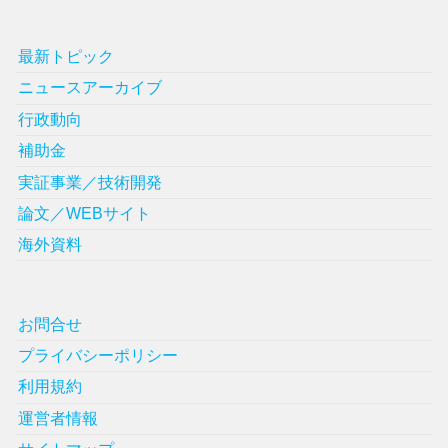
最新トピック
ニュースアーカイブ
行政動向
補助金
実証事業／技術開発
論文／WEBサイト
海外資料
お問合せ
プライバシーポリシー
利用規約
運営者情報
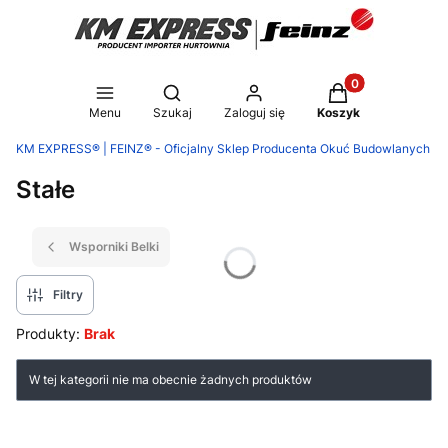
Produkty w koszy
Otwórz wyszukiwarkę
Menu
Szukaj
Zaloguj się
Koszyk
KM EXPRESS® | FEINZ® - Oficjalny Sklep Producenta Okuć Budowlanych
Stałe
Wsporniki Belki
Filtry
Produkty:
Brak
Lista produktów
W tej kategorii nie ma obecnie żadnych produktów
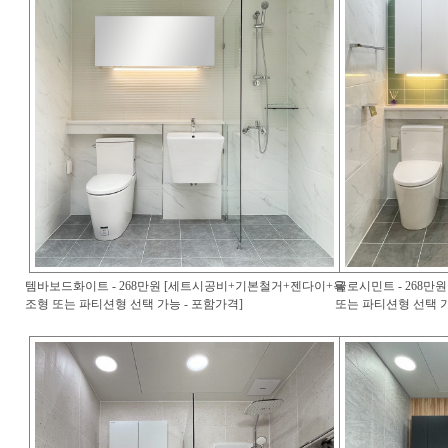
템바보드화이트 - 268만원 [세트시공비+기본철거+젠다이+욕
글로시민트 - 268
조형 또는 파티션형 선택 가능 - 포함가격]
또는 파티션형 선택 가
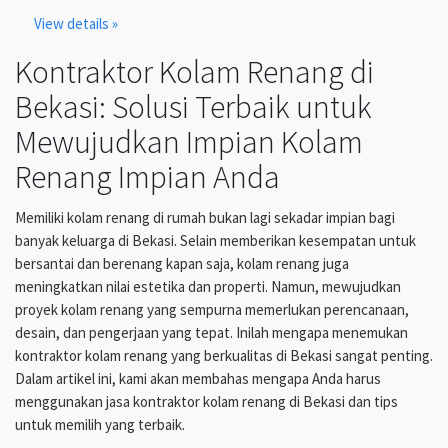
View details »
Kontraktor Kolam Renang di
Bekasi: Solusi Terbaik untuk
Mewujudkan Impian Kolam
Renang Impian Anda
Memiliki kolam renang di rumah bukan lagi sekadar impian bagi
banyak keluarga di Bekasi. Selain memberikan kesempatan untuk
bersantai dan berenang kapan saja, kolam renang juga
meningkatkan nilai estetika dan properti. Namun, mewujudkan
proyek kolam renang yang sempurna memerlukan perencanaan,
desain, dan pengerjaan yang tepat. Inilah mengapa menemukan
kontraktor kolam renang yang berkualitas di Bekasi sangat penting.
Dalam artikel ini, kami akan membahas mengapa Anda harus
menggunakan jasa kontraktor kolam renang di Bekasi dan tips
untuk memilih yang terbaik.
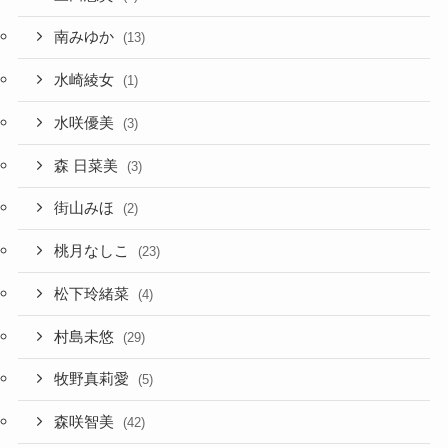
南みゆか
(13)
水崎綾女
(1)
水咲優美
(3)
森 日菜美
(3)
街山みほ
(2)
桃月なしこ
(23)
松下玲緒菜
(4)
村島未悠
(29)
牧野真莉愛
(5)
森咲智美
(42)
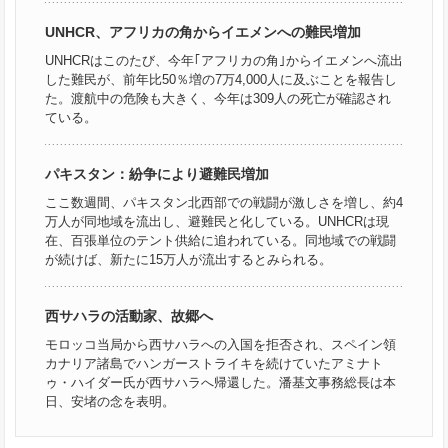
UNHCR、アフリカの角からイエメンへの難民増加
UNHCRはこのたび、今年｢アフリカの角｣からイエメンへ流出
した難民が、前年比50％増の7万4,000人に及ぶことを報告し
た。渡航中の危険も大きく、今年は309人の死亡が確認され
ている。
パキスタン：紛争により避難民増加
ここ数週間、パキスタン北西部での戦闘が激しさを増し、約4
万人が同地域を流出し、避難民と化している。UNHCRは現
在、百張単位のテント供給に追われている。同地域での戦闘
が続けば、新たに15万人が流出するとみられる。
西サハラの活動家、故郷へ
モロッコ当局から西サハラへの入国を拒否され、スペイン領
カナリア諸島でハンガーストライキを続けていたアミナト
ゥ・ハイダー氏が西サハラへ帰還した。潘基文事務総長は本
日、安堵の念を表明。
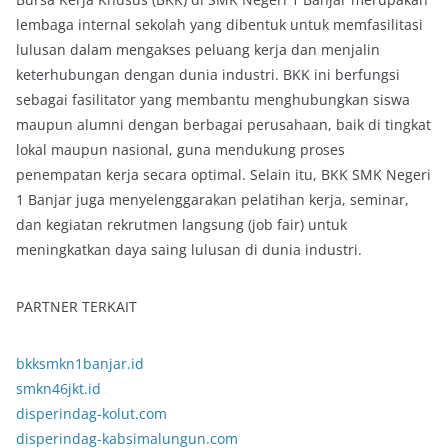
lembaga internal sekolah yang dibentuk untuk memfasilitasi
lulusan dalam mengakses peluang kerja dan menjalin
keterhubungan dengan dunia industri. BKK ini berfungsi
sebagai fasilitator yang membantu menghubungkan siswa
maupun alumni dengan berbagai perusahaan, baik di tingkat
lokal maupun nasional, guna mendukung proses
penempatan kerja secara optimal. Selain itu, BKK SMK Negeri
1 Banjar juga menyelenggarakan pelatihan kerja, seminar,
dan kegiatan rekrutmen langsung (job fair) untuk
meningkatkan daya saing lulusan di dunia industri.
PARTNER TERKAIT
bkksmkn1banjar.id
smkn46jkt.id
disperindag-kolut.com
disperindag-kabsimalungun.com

**ACTION ITEM:** From the records above, give again only the part that opens with the line containing "が続けば、新たに15万人が流出するとみられる。" and closes with the line containing "dan kegiatan rekrutmen". Keep both ends but drop the pictures.

**THE ANSWER:**
が続けば、新たに15万人が流出するとみられる。
西サハラの活動家、故郷へ
モロッコ当局から西サハラへの入国を拒否され、スペイン領
カナリア諸島でハンガーストライキを続けていたアミナト
ゥ・ハイダー氏が西サハラへ帰還した。潘基文事務総長は本
日、安堵の念を表明。
lembaga internal sekolah yang dibentuk untuk memfasilitasi
lulusan dalam mengakses peluang kerja dan menjalin
keterhubungan dengan dunia industri. BKK ini berfungsi
sebagai fasilitator yang membantu menghubungkan siswa
maupun alumni dengan berbagai perusahaan, baik di tingkat
lokal maupun nasional, guna mendukung proses
penempatan kerja secara optimal. Selain itu, BKK SMK Negeri
1 Banjar juga menyelenggarakan pelatihan kerja, seminar,
dan kegiatan rekrutmen langsung (job fair) untuk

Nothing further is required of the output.